Devleti eleştirdiği bazı paragraflar, Kürt sorununda devletin açmazlarını eleştirenlerin geliştirdiği "ezberler"den fazlasıyla etkilenmiş gibi. Marcus, Türkiye'deki karşılıklı ezberlerden keşke biraz sıyrılabilse, dışarıdan yazmanın verebileceği "özgürlük"ten yararlanabilseymiş...

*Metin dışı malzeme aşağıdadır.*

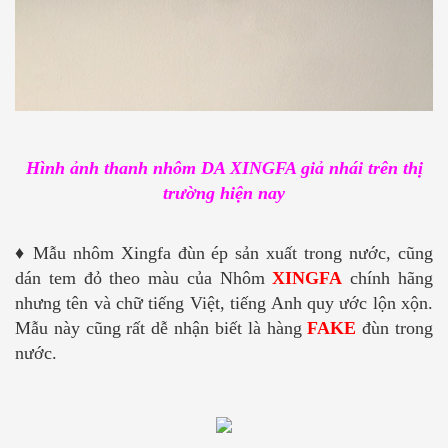
Hình ảnh thanh nhôm DA XINGFA giả nhái trên thị
trường hiện nay
♦
Mẫu nhôm Xingfa đùn ép sản xuất trong nước, cũng
dán tem đỏ theo màu của Nhôm
XINGFA
chính hãng
nhưng tên và chữ tiếng Việt, tiếng Anh quy ước lộn xộn.
Mẫu này cũng rất dễ nhận biết là hàng
FAKE
đùn trong
nước.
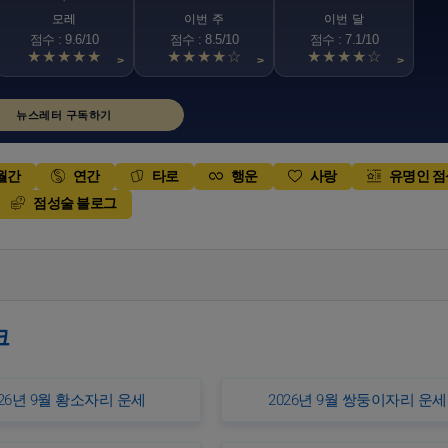
모레
이번 주
이번 달
점수 : 9.6/10
점수 : 8.5/10
점수 : 7.1/10
★★★★★
★★★★☆
★★★★☆
>
>
>
뉴스레터 구독하기
월간
연간
타로
행운
사랑
유명인 
점성술 블로그
크
026년 9월 황소자리 운세
2026년 9월 쌍둥이자리 운세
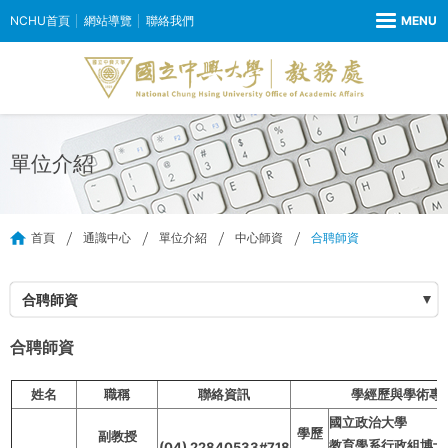
NCHU首頁
網站導覽
聯絡我們
單位介紹
首頁
通識中心
單位介紹
中心師資
合聘師資
合聘師資
合聘師資
姓名
職稱
聯絡資訊
學經歷與學術專
國立政治大學
學歷
副教授
教育學系行政組博士
(04) 22840533#718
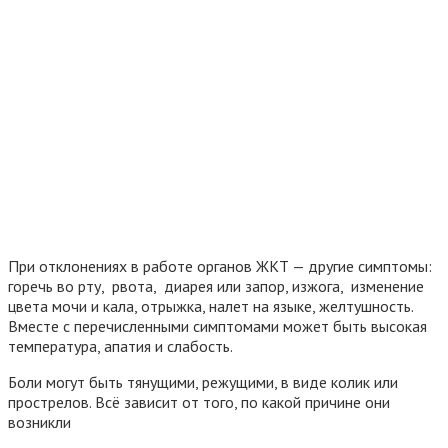
При отклонениях в работе органов ЖКТ — другие симптомы:
горечь во рту, рвота, диарея или запор, изжога, изменение
цвета мочи и кала, отрыжка, налет на языке, желтушность.
Вместе с перечисленными симптомами может быть высокая
температура, апатия и слабость.
Боли могут быть тянущими, режущими, в виде колик или
прострелов. Всё зависит от того, по какой причине они
возникли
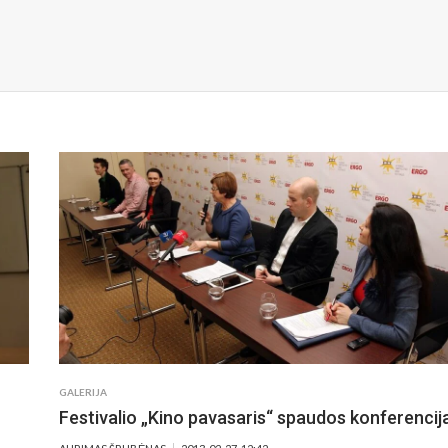
GALERIJA
Festivalio „Kino pavasaris“ spaudos konferencij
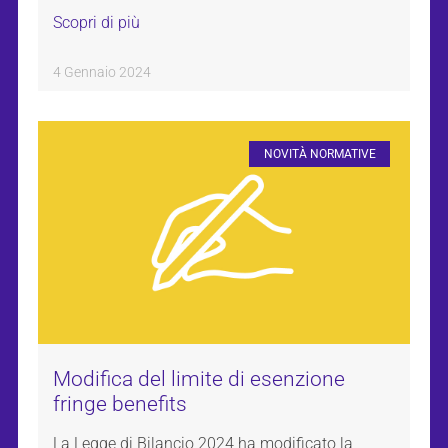
Scopri di più
4 Gennaio 2024
NOVITÀ NORMATIVE
Modifica del limite di esenzione
fringe benefits
La Legge di Bilancio 2024 ha modificato la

Metnin en özgün tarafı, PKK militanlarını konuşturarak örgütün heterodoksisini dönemler halinde ortaya koyabilmesi ve bu görüşmeleri uluslararası değişmelerle bağlantılandırabilmesi... Örgüt üyeleri, bu kitapta konjonktür bağlamında konuşturuluyor. Aynı kitabı bir akademisyen yazsa, belki bu bağlantıyı çok daha muğlak/soğuk kurabilecekti. Marcus ise, gazeteciliğin "insani" boyutunu daha iyi kullanabilmiş. Soğuması beklenen gündem üzerinden "gecikmiş" bilgi üreten akademik  tercihten ziyade, insanları/örgüt üyelerini tek tek bulmuş ve onlara örgütün yapılanmasını konuşturmuş. Geçmişte benzer bir ayrım üzerinden gidebilen M.Ali Birand'ın "Apo ve PKK" adlı çalışmasının, bu kitapta en çok başvurulan kaynaklardan biri olması da tesadüf sayılmasa gerek... Bu ayrım üzerinde düşünmeye değer...


-arka kapaktan-

"2007'de ABD'de yayımlandığında büyük ilgi gören ve PKK konusunda bugüne dek yazılmış en nesnel ve kapsamlı çalışma olarak nitelenen Kan ve İnanç, Aliza Marcus'un yıllara dayanan emeğinin ürünü. PKK militanlarıyla görüşen ilk Batılı gazetecilerden biri olan Marcus, 1989'dan beri Güneydoğu'daki gelişmeler, Kürt sorunu ve PKK hareketi hakkında haberler yapmış, makaleler yazmış ve hatta bunlardan biri dolayısıyla yargılanmış bir isim. Marcus'un eski PKK üyeleri, bölge halkı ve süreci yakından takip eden politikacılar ve hukukçularla yaptığı röportajların yanı sıra, resmî kaynaklardan, dönemin komutanlarının yazdıkları metinlerden, köşe yazılarından ve gazete haberlerinden yararlanarak ortaya çıkardığı Kan ve İnanç, Türkiye'de yepyeni bir tartışma alanı açmaya aday bir kitap."